Album: Shake Shook Shaken
Artist: The Dø
Label: Cinq 7
Tested On: Grado Black – Realistic Lab 400 – Luxman R-1050 – Dynaco A-25
This album came out three years ago, and so I admit I’m a little behind the times. For all I know, you’re already aware of the monumental talent that is The Dø. What can I say; I’m living in the 60s. To be fair, Shake Shook Shaken is an album I’ve been meaning to get my hands on for some time now, and when a highly unlikely sequence of events brought it once again to my attention, I figured I would quit procrastinating. After all, I knew there was at least one song on the album worth recommending to you lovely people.
My first reaction when I played this record was that it sounded a bit more anaesthetised than I had remembered from radio play. The songs in question, however, I hadn’t yet heard. It wasn’t until “Lick my Wounds,” a song with which I was familiar, that I noticed the record was pressed at 45 rpm and that I had to up the speed of my record player in order to hear the music as recorded. No mention is made of this anywhere on the sleeve or on the record itself, and so I can only conclude that this is a cheeky little stunt on the part of the band—brilliant. As a matter of fact, the music actually sounds pretty good at the reduced speed; how generous of them to give me two versions of the same album!

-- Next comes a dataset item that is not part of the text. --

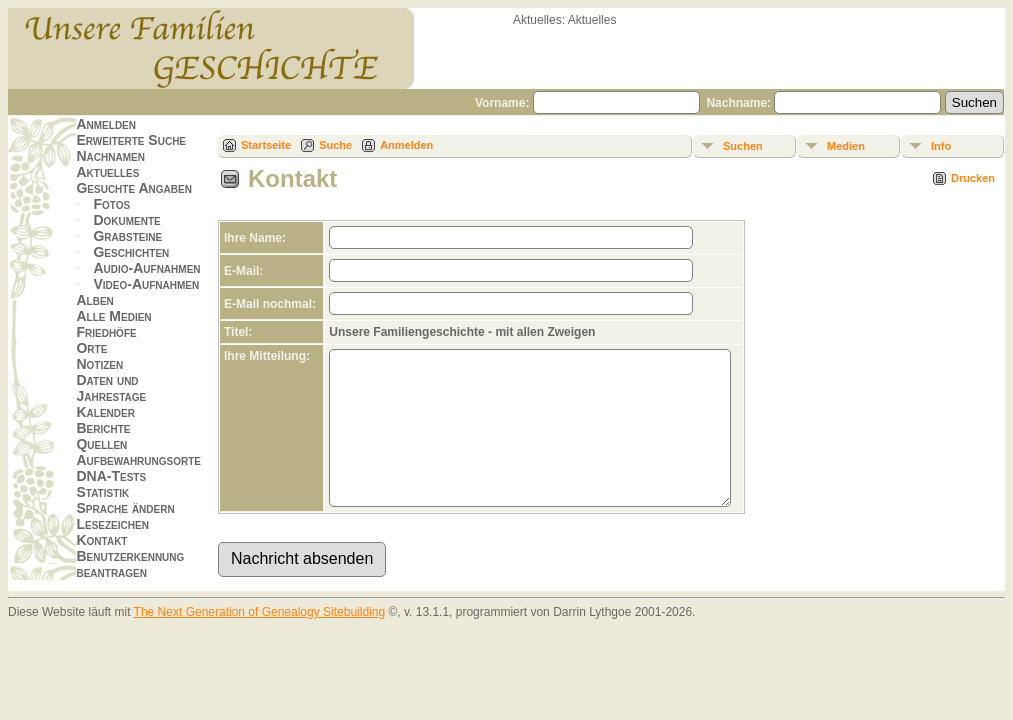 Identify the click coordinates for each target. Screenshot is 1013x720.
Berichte (103, 428)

Musically, this is just about the catchiest thing I’ve ever heard. Olivia Merilahti’s otherworldly and cascading vocal hook that is the chorus of “Anita No!” is nothing short of breathtaking, and “Despair, Hangover and Ecstasy” can at times be exquisitely intense. European indie pop has certainly earned a permanent place on my radar. This music hits you right where you love it, and has evoked a deep emotional response from me; the fact that I bought this record on the first day of spring is just the kind of beautiful coincidence I’ve been waiting for. Lamentably, though, the quality of the vinyl pressing really leaves something to be desired.

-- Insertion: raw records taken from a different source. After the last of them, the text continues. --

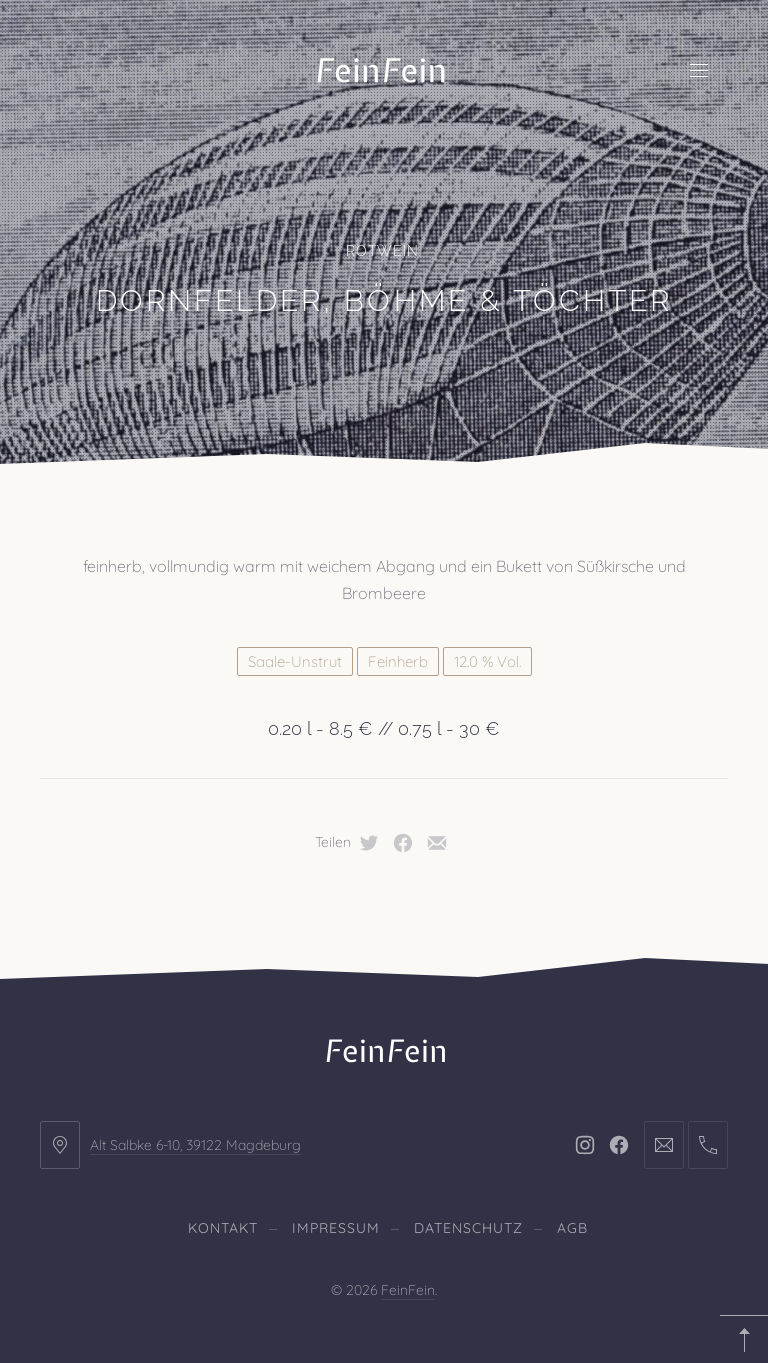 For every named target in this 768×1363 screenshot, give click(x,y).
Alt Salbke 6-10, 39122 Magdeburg (195, 1145)
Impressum (336, 1228)
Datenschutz (468, 1228)
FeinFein (408, 1290)
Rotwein (382, 251)
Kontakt (223, 1228)
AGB (572, 1228)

Where a well-made LP will outshine even high-res digital audio in terms of sophistication, colouration and warmth, these discs seem to somehow suck the life out of their own music, and this is a real shame. Whether some jaded employee sprinkled powdered sugar on the stamper, or whether the folks at Siamese Squid simply opted for the cheapest vinyl they could get their hands on, the result is pretty disappointing. All four sides are marred by eternal sibilance, and the imagery is tepid and static. Disc one came with a warped edge that, though not exactly catastrophic, might be difficult for the eccentric recluse to ignore. If it wasn’t for the tongue-in-cheek bonus album that results from the record’s unorthodox playback speed, I would have been just as happy with a CD, which, by the way, is included when you buy the vinyl.
Frankly, I would have been disappointed to have bought this record if its euphoric aesthetic and incendiary musicianship didn’t completely make up for the lax quality control that marks its pressing. Fortunately, they do. If the bonus of having a haunting and lethargic second version of the whole album is the kind of thing that turns you on, then buy the LP; if not, just go digital. Whatever you choose, do try and get your hands on Shake Shook Shaken. To ignore this album would be to do yourself a great disservice.